Императрица выдала привилегию фабрике Крашенинникова — хоть ни сам купец, ни Виктор об этом не просили — в виде финансовой поддержки на производство хлорной извести с обязательством поставлять часть на государственные нужды.
Виктор признался, что не знает, смеяться ему или плакать из-за полученной его деловым партнером привилегии. С одной стороны, зарабатывать на опасной болезни ему было неловко. С другой — возможно, именно сознание, что он помогает остановить эпидемию, успокаивало его. Сошлись на том, что свою часть полученной прибыли он отдаст на оплату труда врачей и нужды будущей больницы.
Беда пришла откуда не ждали. С запыхавшимся от бега мальчишкой-пастушком, который так торопился, что не сразу смог говорить. Согнулся, хватая ртом воздух, прокашлялся.
— Барыня, там мужики поднялись. Сюда идут. Бают, барыня велела народу колодцы травить, сыплет в них какую-то гадость, что птицу с железным крылом приманивает. Задурила разум всем господам в округе, чтобы те людей по домам позапирали, кто от мора корчевы не помрет, так от голода потом передохнет.
Муж, с которым мы гуляли по саду — проветриться, — подхватил меня за талию. Вовремя: у меня от таких новостей голова закружилась.
— Много их? — начал расспрашивать Виктор, пока я ошалело хватала ртом воздух и пыталась не грохнуться в обморок.
— Много. Почитай, вся деревня. Я сперва Ульке не поверил, а потом как увидел — так и побег. С топорами да вилами мужики идут, да бабы с ухватами.

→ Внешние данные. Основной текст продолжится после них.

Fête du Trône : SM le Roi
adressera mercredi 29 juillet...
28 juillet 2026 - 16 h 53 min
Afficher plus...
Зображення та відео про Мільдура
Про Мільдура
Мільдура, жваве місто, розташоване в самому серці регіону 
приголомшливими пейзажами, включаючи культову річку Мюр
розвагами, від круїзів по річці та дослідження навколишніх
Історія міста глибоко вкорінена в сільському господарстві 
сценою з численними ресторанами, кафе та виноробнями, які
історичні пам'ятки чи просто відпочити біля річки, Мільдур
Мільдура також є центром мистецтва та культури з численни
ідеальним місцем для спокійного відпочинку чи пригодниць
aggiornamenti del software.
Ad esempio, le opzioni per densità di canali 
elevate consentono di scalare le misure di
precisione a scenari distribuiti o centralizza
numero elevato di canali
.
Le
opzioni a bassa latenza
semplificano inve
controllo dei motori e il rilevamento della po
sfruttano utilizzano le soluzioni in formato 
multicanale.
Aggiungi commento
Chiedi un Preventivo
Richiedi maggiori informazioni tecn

— Наши мужики? — Я наконец обрела дар речи.
— Нет, из Отрадного. Улька, соседка наша, там замужем с прошлой осени. Она-то ко мне и прибежала, сказала, скорее, мол, барыню предупреди. Мои, дескать, от нее ничего кроме добра не видели, не иначе нашептал мужикам кто-то, а то и наворожил чем, что совсем ума лишились.

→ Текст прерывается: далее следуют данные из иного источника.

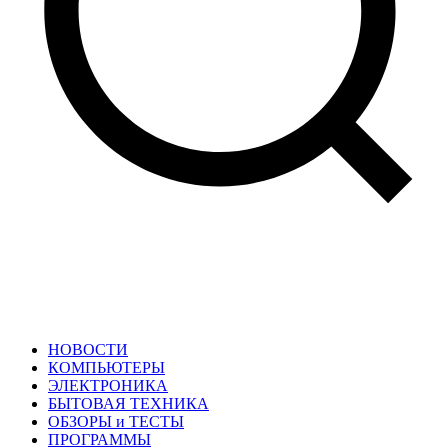
НОВОСТИ
КОМПЬЮТЕРЫ
ЭЛЕКТРОНИКА
БЫТОВАЯ ТЕХНИКА
ОБЗОРЫ и ТЕСТЫ
ПРОГРАММЫ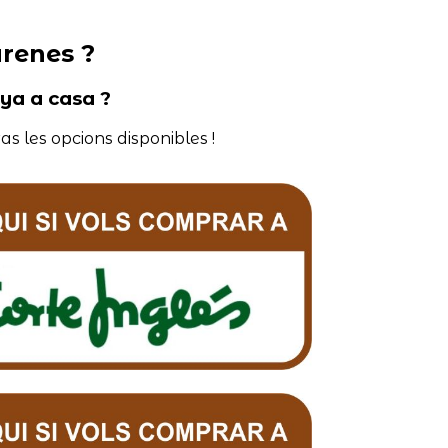
renes ?
nya a casa ?
as les opcions disponibles !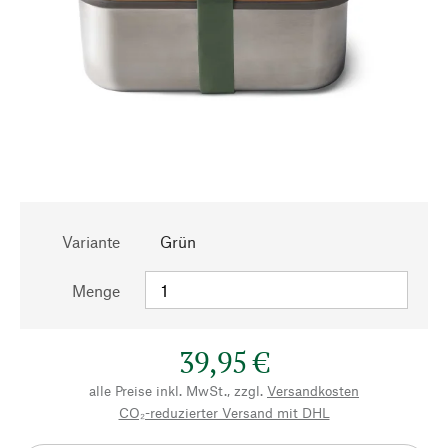
Variante
Grün
Menge
39,95 €
alle Preise inkl. MwSt., zzgl.
Versandkosten
CO₂-reduzierter Versand mit DHL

Я даже догадывалась, кто нашептал. Отрадное — имение господина Зарецкого, и деревня, стоявшая рядом, по обычаю была названа в честь барской усадьбы.
Но доказывать это не было времени, незачем и некому.
— Ты сам как, малец? — спросил Виктор. — До Ольховки добежишь, господина исправника предупредить, или кого другого послать? — Он вынул из кармана отруб, серьезные деньги для деревенского мальчишки.
— Добегу, — заверил тот. — Все расскажу.
— Чьих будешь, чтобы потом семью твою наградить?
— Рябого Ивана сын, — сказал парнишка, запрыгав от нетерпения, словно отруб в кулаке вернул ему силы не хуже новой батарейки. — Так я побежал, барин?
— Беги.
Виктор огляделся. Работавшая неподалеку девка смотрела на нас с ужасом.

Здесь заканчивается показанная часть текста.